LLM-Assisted Decompilation: Evolving Strategies and Tools

The article discusses challenges and strategies in LLM-assisted decompilation, particularly using Claude for decompiling Nintendo 64 games like Snowboard Kids 2. Initially, progress involved one-shot decompilation, boosting matched code from around 25% to 58%. However, progress slowed, necessitating a change in approach to eventually reach ~75% matched functions.
A critical strategy involved prioritizing which unmatched functions to tackle, initially using a logistic regression model to estimate difficulty based on features like instruction count and control-flow complexity. When this approach plateaued, exploring function similarity via text embeddings of assembly instructions proved fruitful. This involved computing similar matched functions to provide useful references, thus improving Claude's decompilation performance.

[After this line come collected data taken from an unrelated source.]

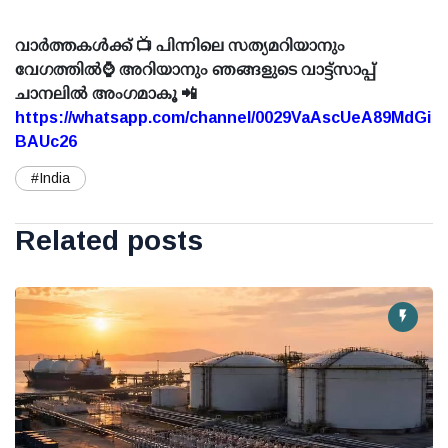
വാർത്തകൾക്ക് 📺 പിന്നിലെ സത്യമറിയാനും
വേഗത്തിൽ⌚ അറിയാനും ഞങ്ങളുടെ വാട്ട്സാപ്പ്
ചാനലിൽ അംഗമാകൂ 📲
https://whatsapp.com/channel/0029VaAscUeA89MdGi
BAUc26
#India
Related posts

To compute similarity, vector embeddings were discussed, which are often used in RAG systems for fast retrieval. However, for a project with only a few thousand candidates, precise similarity computation was feasible. A composed similarity score factoring normalized instruction n-grams, control-flow patterns, memory access offsets, and structural metrics was initially used, but later, Coddog's simpler method of computing bounded Levenshtein distance over opcode sequences proved just as effective, reducing complexity.
Specialized tooling like gfxdis.f3dex2 and decomp-permuter also enhanced Claude’s performance. Specifically, the use of the F3Dex2 library made dealing with the N64's Reality Display Processor (RDP) microcode more manageable, avoiding the need for custom reverse engineering.